*** RECORD EXTRACTS Section Begins ***

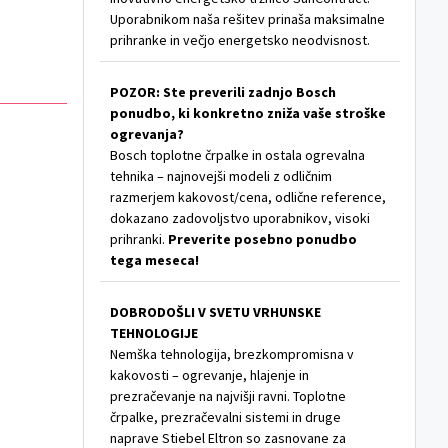
Uporabnikom naša rešitev prinaša maksimalne
prihranke in večjo energetsko neodvisnost.
POZOR: Ste preverili zadnjo Bosch
ponudbo, ki konkretno zniža vaše stroške
ogrevanja?
Bosch toplotne črpalke in ostala ogrevalna
tehnika – najnovejši modeli z odličnim
razmerjem kakovost/cena, odlične reference,
dokazano zadovoljstvo uporabnikov, visoki
prihranki.
Preverite posebno ponudbo
tega meseca!
DOBRODOŠLI V SVETU VRHUNSKE
TEHNOLOGIJE
Nemška tehnologija, brezkompromisna v
kakovosti – ogrevanje, hlajenje in
prezračevanje na najvišji ravni. Toplotne
črpalke, prezračevalni sistemi in druge
naprave Stiebel Eltron so zasnovane za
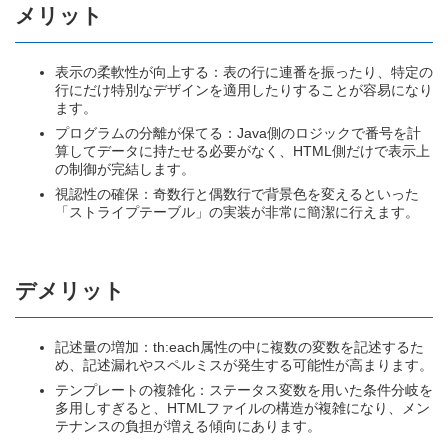
メリット
表示の柔軟性が向上する：表の行に連番を振ったり、特定の
行にだけ特別なデザインを適用したりすることが容易になり
ます。
プログラムの分離が保てる：Java側のロジックで番号を計
算してデータに持たせる必要がなく、HTML側だけで表示上
の制御が完結します。
視認性の確保：奇数行と偶数行で背景色を変えるといった
「ストライプテーブル」の実装が非常に簡潔に行えます。
デメリット
記述量の増加：th:each属性の中に複数の変数を記述するた
め、記述漏れやスペルミスが発生する可能性が高まります。
テンプレートの複雑化：ステータス変数を用いた条件分岐を
多用しすぎると、HTMLファイルの構造が複雑になり、メン
テナンスの負担が増える傾向にあります。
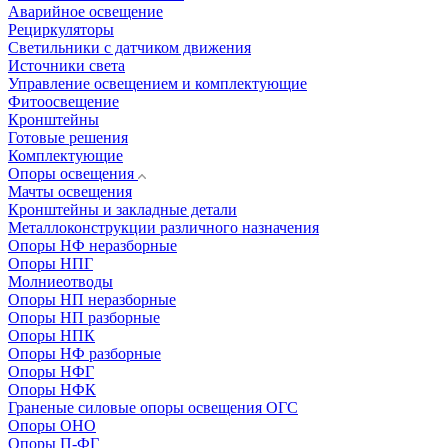
Аварийное освещение
Рециркуляторы
Светильники с датчиком движения
Источники света
Управление освещением и комплектующие
Фитоосвещение
Кронштейны
Готовые решения
Комплектующие
Опоры освещения
Мачты освещения
Кронштейны и закладные детали
Металлоконструкции различного назначения
Опоры НФ неразборные
Опоры НПГ
Молниеотводы
Опоры НП неразборные
Опоры НП разборные
Опоры НПК
Опоры НФ разборные
Опоры НФГ
Опоры НФК
Граненые силовые опоры освещения ОГС
Опоры ОНО
Опоры П-ФГ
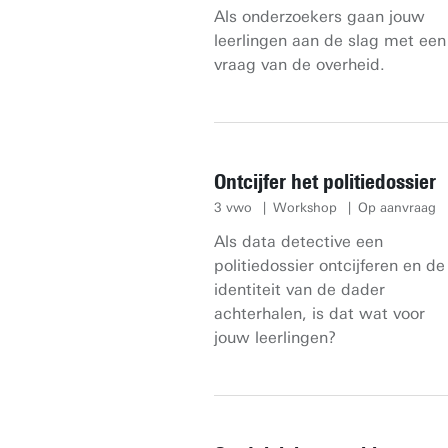
Als onderzoekers gaan jouw
leerlingen aan de slag met een
vraag van de overheid.
Ontcijfer het politiedossier
3 vwo
Workshop
Op aanvraag
Als data detective een
politiedossier ontcijferen en de
identiteit van de dader
achterhalen, is dat wat voor
jouw leerlingen?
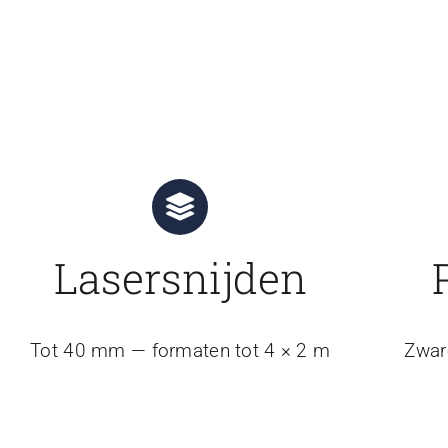
Lasersnijden
Tot 40 mm — formaten tot 4 × 2 m
Zwar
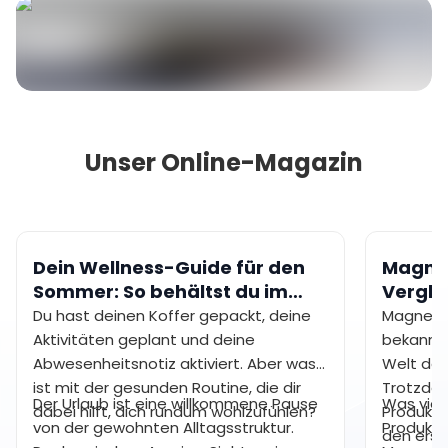
Unser Online-Magazin
Dein Wellness-Guide für den
Magne
Sommer: So behältst du im
Vergle
Urlaub gesunde
dir?
Du hast deinen Koffer gepackt, deine
Magnesi
Gewohnheiten bei
Aktivitäten geplant und deine
bekannte
Abwesenheitsnotiz aktiviert. Aber was
Welt der
ist mit der gesunden Routine, die dir
Trotzdem
Der Urlaub ist eine willkommene Pause
Was viele
dabei hilft, dich rundum wohlzufühlen?
Produkts 
von der gewohnten Alltagsstruktur.
Produkte
den erst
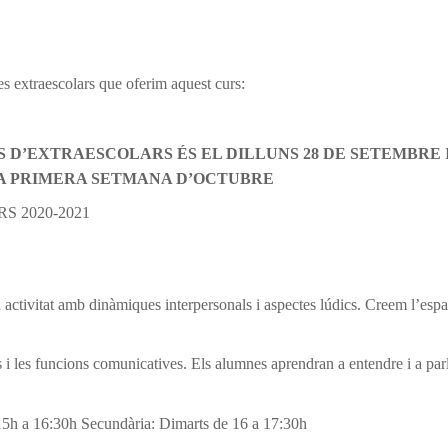
s extraescolars que oferim aquest curs:
ONS D’EXTRAESCOLARS
ÉS EL DILLUNS 28 DE SETEMBRE 
LA PRIMERA SETMANA D’OCTUBRE
 2020-2021
ctivitat amb dinàmiques interpersonals i aspectes lúdics. Creem l’espa
es i les funcions comunicatives. Els alumnes aprendran a entendre i a par
 15h a 16:30h Secundària: Dimarts de 16 a 17:30h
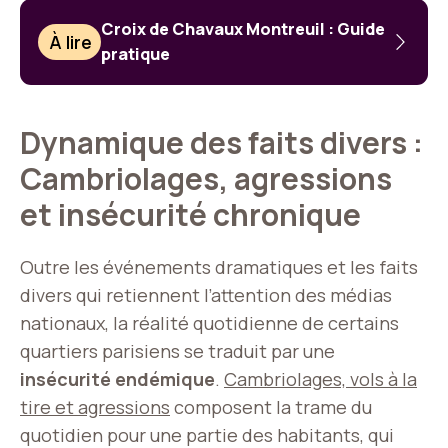
Croix de Chavaux Montreuil : Guide
À lire
pratique
Dynamique des faits divers :
Cambriolages, agressions
et insécurité chronique
Outre les événements dramatiques et les faits
divers qui retiennent l’attention des médias
nationaux, la réalité quotidienne de certains
quartiers parisiens se traduit par une
insécurité endémique
.
Cambriolages, vols à la
tire et agressions
composent la trame du
quotidien pour une partie des habitants, qui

*** RECORD EXTRACTS Section Ends ***

> [WORK REQUEST]:
Copy exactly, and only, the lines from the first line of the material through the line that contains "Abwesenheitsnotiz aktiviert. Aber was", both ends kept; no pictures.

> [PROBLEM SOLUTION]:
Uporabnikom naša rešitev prinaša maksimalne
prihranke in večjo energetsko neodvisnost.
POZOR: Ste preverili zadnjo Bosch
ponudbo, ki konkretno zniža vaše stroške
ogrevanja?
Bosch toplotne črpalke in ostala ogrevalna
tehnika – najnovejši modeli z odličnim
razmerjem kakovost/cena, odlične reference,
dokazano zadovoljstvo uporabnikov, visoki
prihranki.
Preverite posebno ponudbo
tega meseca!
DOBRODOŠLI V SVETU VRHUNSKE
TEHNOLOGIJE
Nemška tehnologija, brezkompromisna v
kakovosti – ogrevanje, hlajenje in
prezračevanje na najvišji ravni. Toplotne
črpalke, prezračevalni sistemi in druge
naprave Stiebel Eltron so zasnovane za
メリット
表示の柔軟性が向上する：表の行に連番を振ったり、特定の
行にだけ特別なデザインを適用したりすることが容易になり
ます。
プログラムの分離が保てる：Java側のロジックで番号を計
算してデータに持たせる必要がなく、HTML側だけで表示上
の制御が完結します。
視認性の確保：奇数行と偶数行で背景色を変えるといった
「ストライプテーブル」の実装が非常に簡潔に行えます。
デメリット
記述量の増加：th:each属性の中に複数の変数を記述するた
め、記述漏れやスペルミスが発生する可能性が高まります。
テンプレートの複雑化：ステータス変数を用いた条件分岐を
多用しすぎると、HTMLファイルの構造が複雑になり、メン
テナンスの負担が増える傾向にあります。
Аварийное освещение
Рециркуляторы
Светильники с датчиком движения
Источники света
Управление освещением и комплектующие
Фитоосвещение
Кронштейны
Готовые решения
Комплектующие
Опоры освещения
Мачты освещения
Кронштейны и закладные детали
Металлоконструкции различного назначения
Опоры НФ неразборные
Опоры НПГ
Молниеотводы
Опоры НП неразборные
Опоры НП разборные
Опоры НПК
Опоры НФ разборные
Опоры НФГ
Опоры НФК
Граненые силовые опоры освещения ОГС
Опоры ОНО
Опоры П-ФГ
Als onderzoekers gaan jouw
leerlingen aan de slag met een
vraag van de overheid.
Ontcijfer het politiedossier
3 vwo
Workshop
Op aanvraag
Als data detective een
politiedossier ontcijferen en de
identiteit van de dader
achterhalen, is dat wat voor
jouw leerlingen?
Lasersnijden
Tot 40 mm — formaten tot 4 × 2 m
Zwar
Unser Online-Magazin
Dein Wellness-Guide für den
Magne
Sommer: So behältst du im
Vergle
Urlaub gesunde
dir?
Du hast deinen Koffer gepackt, deine
Magnesi
Gewohnheiten bei
Aktivitäten geplant und deine
bekannte
Abwesenheitsnotiz aktiviert. Aber was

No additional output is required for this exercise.